At the moment I'm working on a poisonous protein produced by the funnel spider. The protein is clearly unhappy: unnaturally elongated, its color palate is more angry red than green, and four atoms have been flagged as too close to one another for comfort.
A few simple moves yield big dividends: From a starting score of 1,807, two quick keystrokes make the protein noticeably more compact. The atoms get their space, and the color palate has shifted toward green. My score now at 7,710, the current high score—8,649—seems within reach. Yet I'm at a loss of how to get there.
I have a PhD in cell and molecular biology from the University of Pennsylvania, but it's not enough. Frustrated, and with my player ranking at a dismal 430th out of 450, I give up.
Having a doctorate means I know how laborious and expensive it is to determine the correct structure for a given protein in the lab. A relatively short protein of, say 100 amino acids, could assume trillions of different shapes. Only one is correct—typically the one with the lowest energy.
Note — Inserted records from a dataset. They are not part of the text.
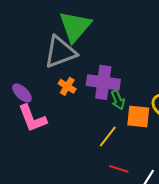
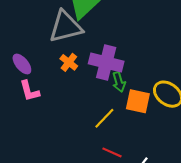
pink L-shape: (32, 118) -> (30, 91), size x0.7

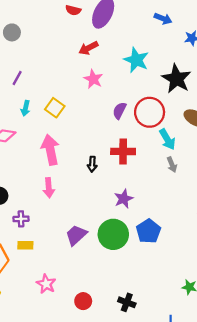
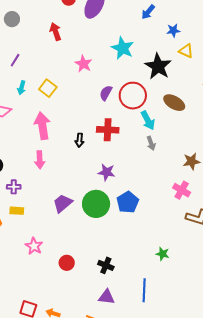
blue arrow: (163, 19) -> (148, 12), turned 105
red arrow: (88, 48) -> (55, 32), moved, turned 96
purple star: (124, 199) -> (107, 172), turned 30

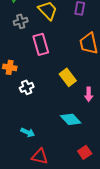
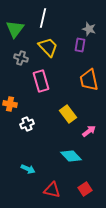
gray cross: (21, 21) -> (21, 58), turned 32
pink arrow: (89, 94) -> (89, 131), turned -128
red triangle: (40, 156) -> (52, 190), moved

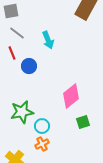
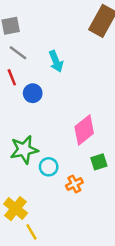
orange cross: (42, 144) -> (74, 184), moved

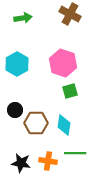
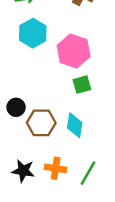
cyan hexagon: (17, 64) -> (33, 33), moved
green line: (75, 153) -> (88, 173), moved, turned -60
That's because, as University of Washington (U.W.) in Seattle biochemist David Baker explains it, a protein's structure is like a ball on a sloping floor: It will find its lowest energy state just as the ball will naturally roll to the surface's lowest point. Figuring out the "correct" shape of a given protein, then means finding the shape with the lowest energy level.
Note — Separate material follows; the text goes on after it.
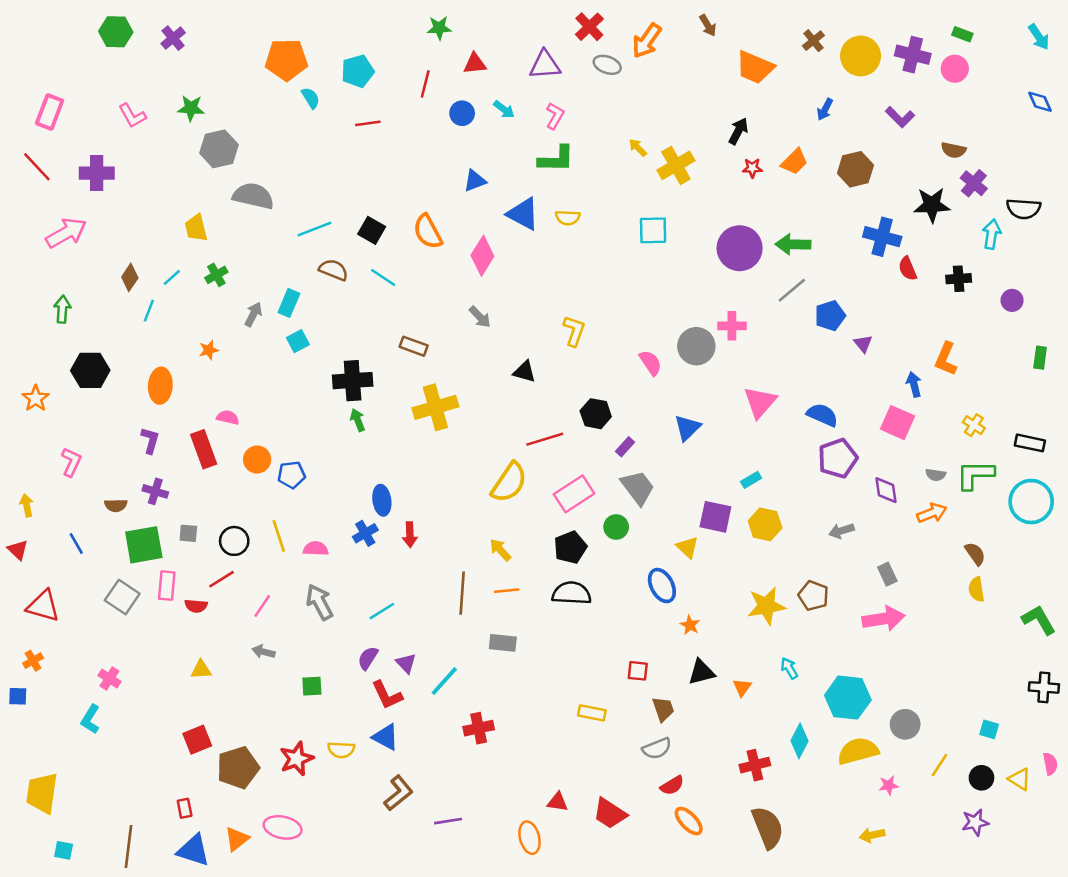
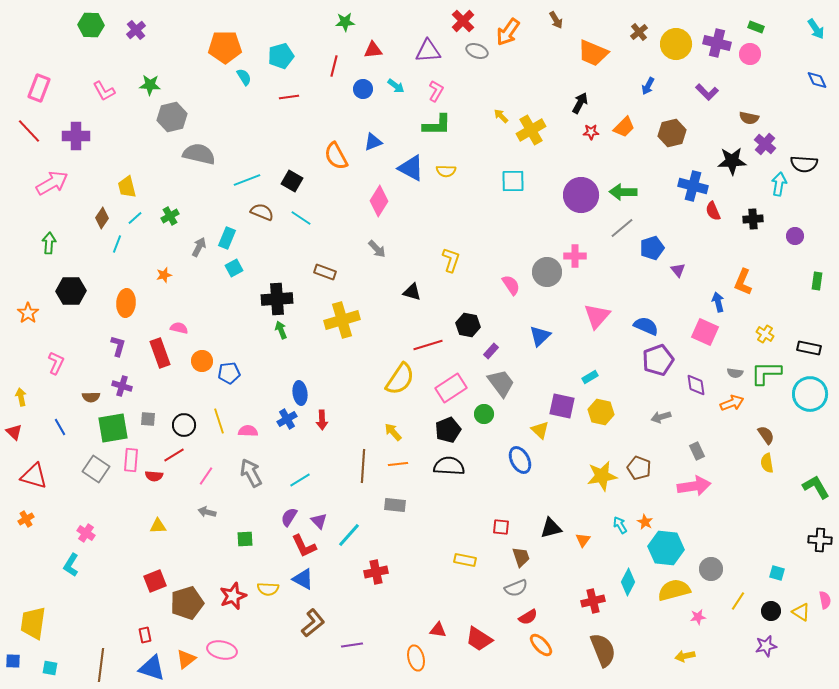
yellow trapezoid: (196, 228) -> (127, 187), moved
orange semicircle: (428, 232) -> (336, 156), moved
orange star: (690, 625) -> (645, 522), moved
blue square: (18, 696) -> (13, 661), moved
Baker came up with an automated way to do that: Rosetta@home. Like the popular SETI@home screen saver that is used to help sift out any signal from the cosmos that may be of intelligent origin, Rosetta harnesses processing power from idle computers around the world to predict protein shapes, twisting and bending chains to try to get to the minimum energy. Sometimes, the program makes rookie mistakes. Users saw them: "I'm watching what's going on on my computer, and these random moves the computer's making," Baker recalls hearing, "are often just silly."
A colleague, David Salesin, suggested converting Rosetta@home into an interactive game. He connected Baker with Zoran Popović, a computer scientist at U.W., who in turn passed the project to his graduate student, Seth Cooper, and postdoc Adrien Treuille. The first public beta was unveiled a year later.
Your challenge if you download the software: to pull, push, nudge and rotate the protein, represented as a three-dimensional, multicolored pipe, into its correct shape using tools such as pull and tweak, shake and wiggle. Each structure is assigned a score: the lower the energy level, the higher the score. Introductory exercises and in-game aides like "peekaboo," which compares top-scoring solutions with yours, help novices get up to speed.